In an extremely unlikely series of events, the Deedle brothers assume false identities as park rangers and…hilarity is supposed to ensue.
As with most movies received this badly, the Rotten Tomatoes reviews are hilarious to read. One critic announces dryly, “If all of this sounds ridiculous, it is.” Another is much more cruel, saying, “Dumb is one thing, but this sorry attempt at action-comedy from stuntman turned director Steve Boyum is in an intelligence-deprived class all its own.”

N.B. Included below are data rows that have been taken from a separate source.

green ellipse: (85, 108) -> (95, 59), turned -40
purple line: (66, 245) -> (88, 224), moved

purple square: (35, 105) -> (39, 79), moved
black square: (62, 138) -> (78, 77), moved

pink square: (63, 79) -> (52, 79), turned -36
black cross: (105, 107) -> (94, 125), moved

Snow White and the Seven Dwarves was Disney’s first animated film feature and the first animated film to gain massive success. It was actually the profits from Snow White and the Seven Dwarves that allowed Disney to build its first full-fledged production studio in Burbank, California. From there, Disney was unleashed to produce dozens of huge hits.

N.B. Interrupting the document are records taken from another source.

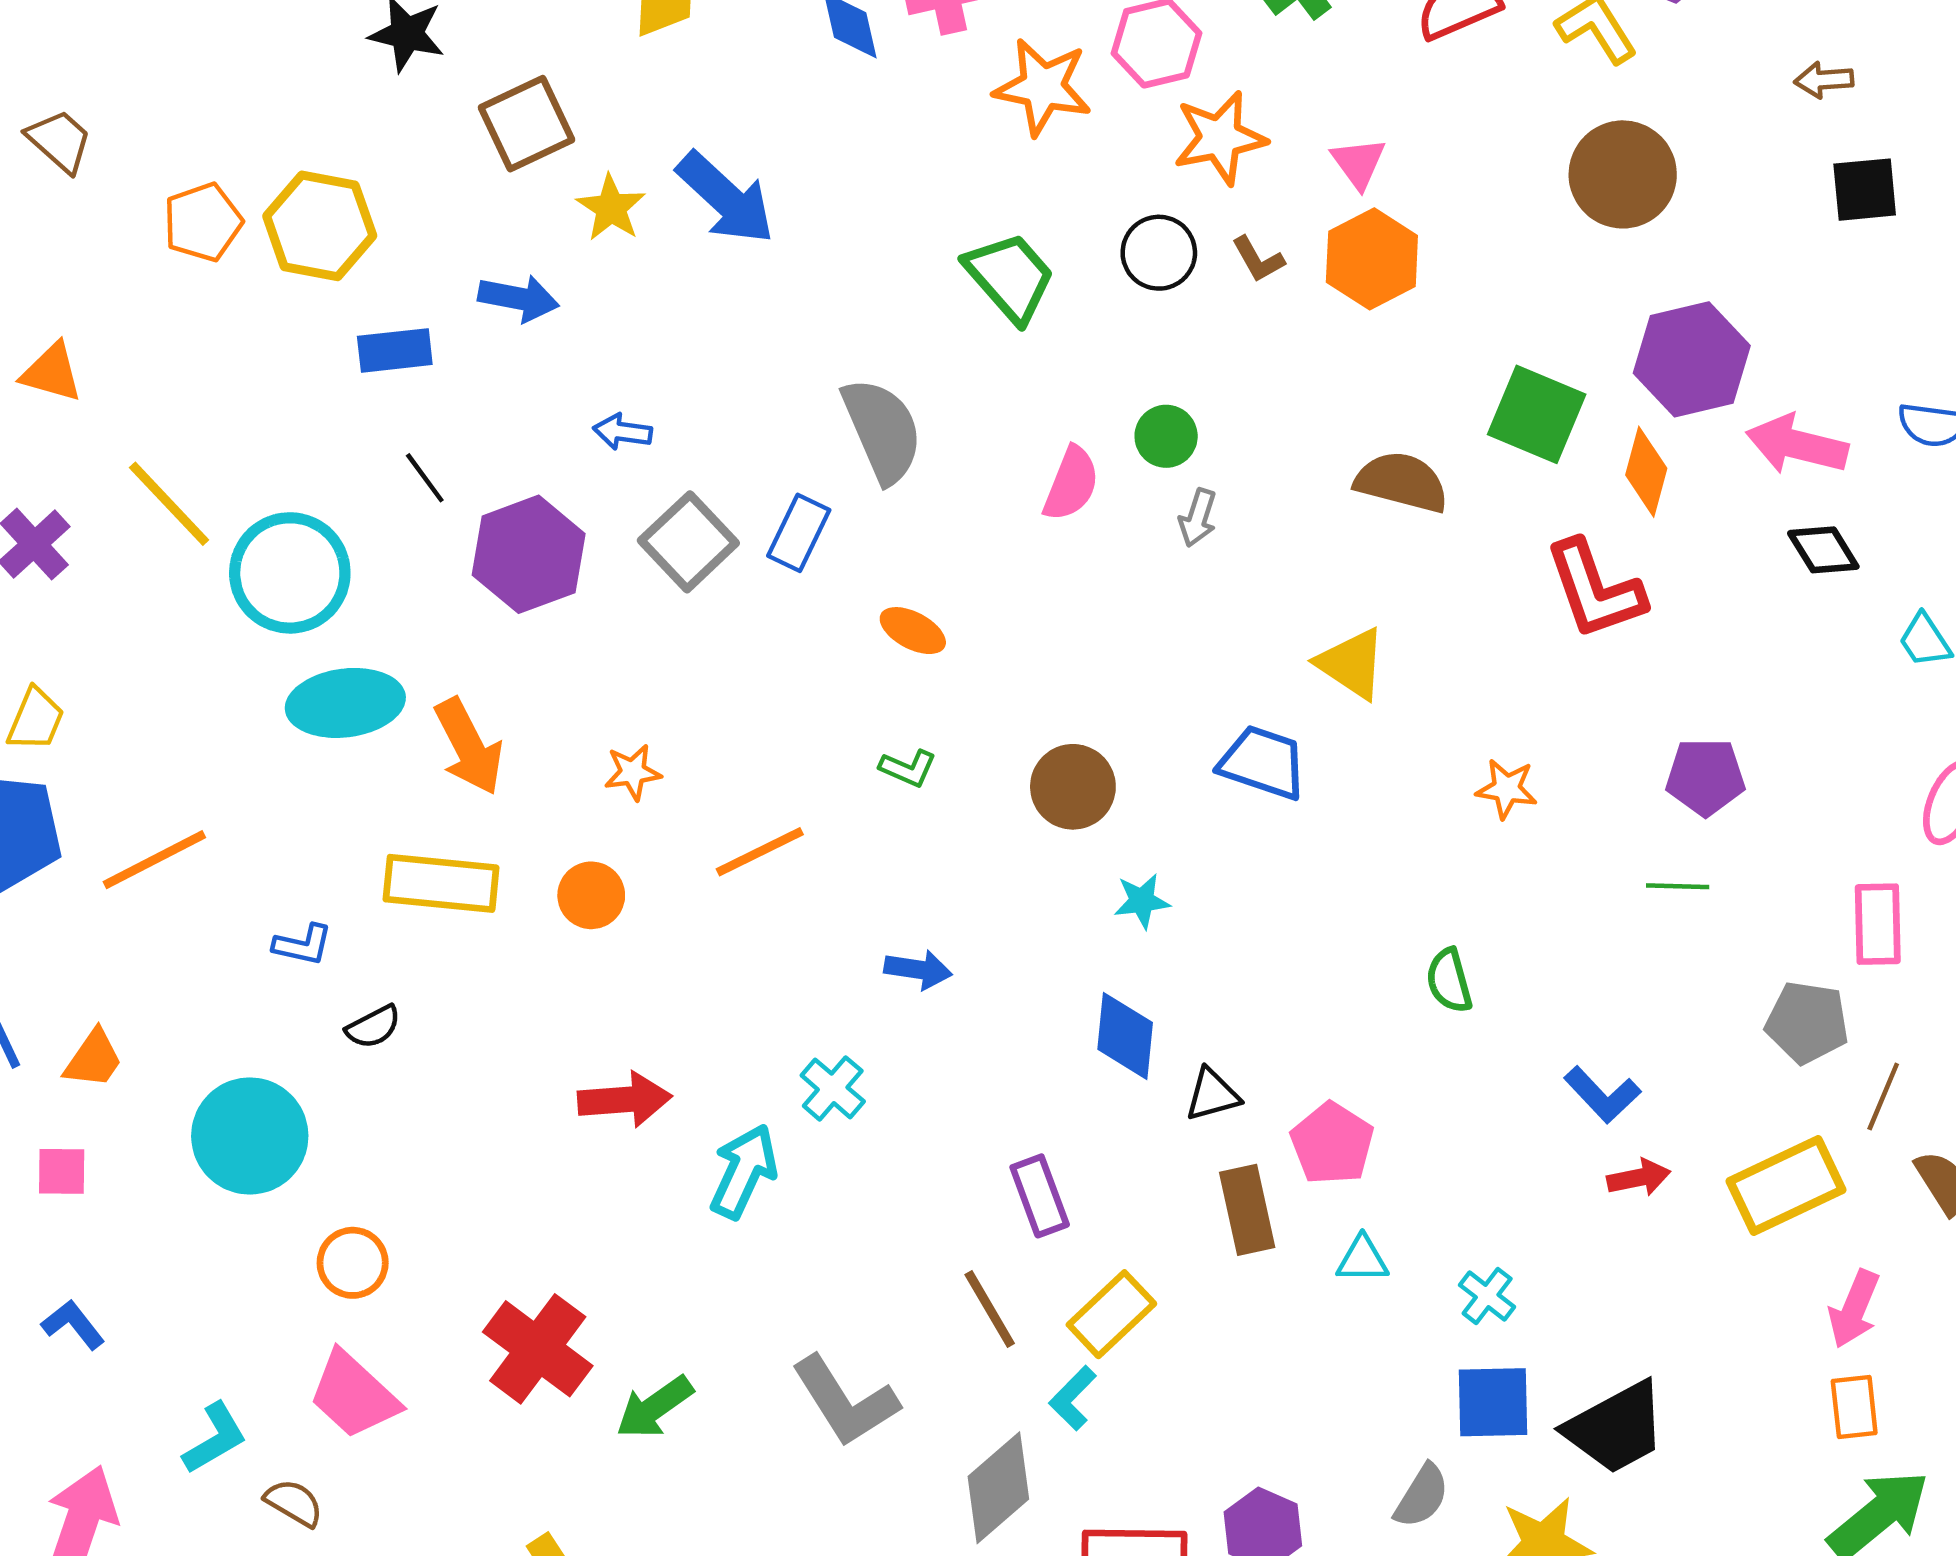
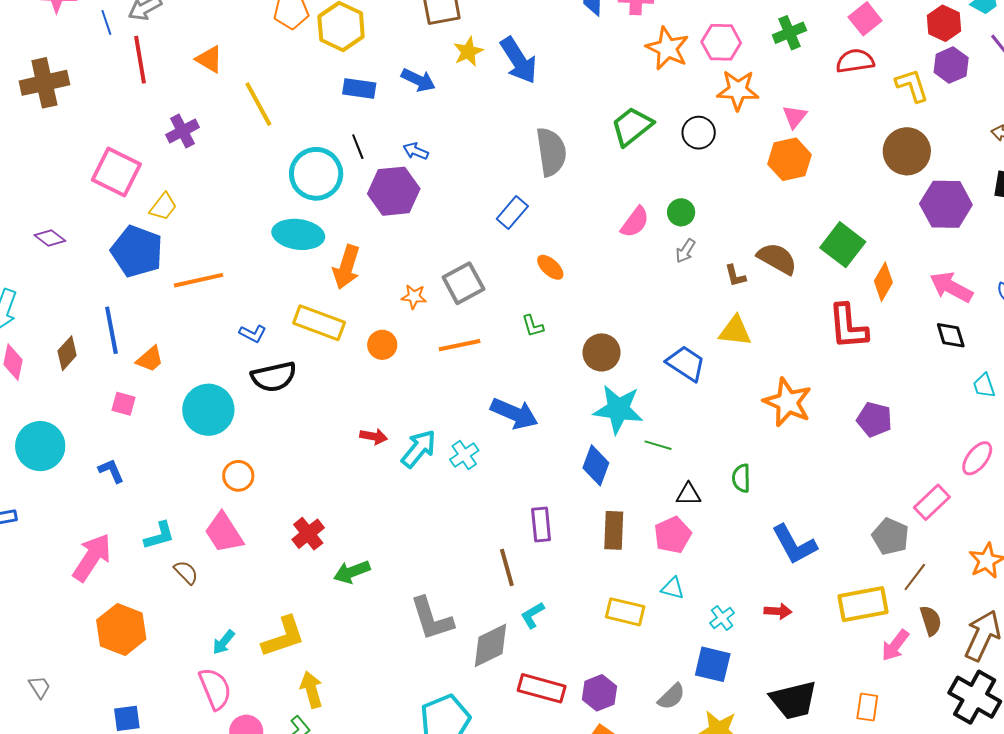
brown L-shape: (1258, 259) -> (735, 276), moved
green trapezoid: (1010, 277) -> (632, 126), turned -102
purple hexagon: (1692, 359) -> (946, 204), moved
gray semicircle: (882, 430) -> (551, 152), moved
blue arrow: (623, 432) -> (416, 151), moved
yellow line: (169, 504) -> (258, 104), moved
gray square: (688, 542) -> (463, 283), moved
cyan circle: (290, 573) -> (316, 174), moved
yellow triangle: (1352, 664) -> (735, 331), turned -42
orange arrow: (469, 747) -> (346, 267), turned 30
green L-shape: (908, 768) -> (533, 326), turned 35
orange star: (1507, 789) -> (788, 402), size x1.8
green line: (1678, 886) -> (658, 445), moved
cyan star: (1142, 901) -> (618, 409), size x2.0
pink rectangle: (1878, 924) -> (932, 502), turned 33
blue arrow: (918, 970) -> (514, 414), size x1.6
black semicircle: (373, 1027) -> (274, 377), size x1.8
black triangle: (1212, 1095) -> (689, 494), moved
blue L-shape: (1602, 1095) -> (794, 544), size x1.4
red arrow: (625, 1100) -> (374, 436), size x0.7
cyan arrow: (744, 1171) -> (419, 449), moved
red arrow: (1639, 1178) -> (778, 611), moved
brown rectangle: (1247, 1210) -> (614, 530), moved
pink arrow: (1854, 1309) -> (895, 645), moved
yellow rectangle: (1111, 1314) -> (625, 612), moved, turned 42
red cross: (538, 1349) -> (308, 534), size x0.7
gray L-shape: (845, 1401) -> (432, 619), moved
black trapezoid: (1616, 1428) -> (794, 700), moved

Early forecasters predicted Snow White would be a huge flop, but Disney had the last laugh when the film was finally released. Critics, even the ones predicting its failure, absolutely loved it. Audiences flocked to it and children adored it. Walt Disney received a special Academy Honorary Award for making a “significant screen innovation.” The Honorary Oscar came with seven little miniature Oscars. As with Beauty and the Beast and Cinderella, Disney is producing a live-action adaptation of the film.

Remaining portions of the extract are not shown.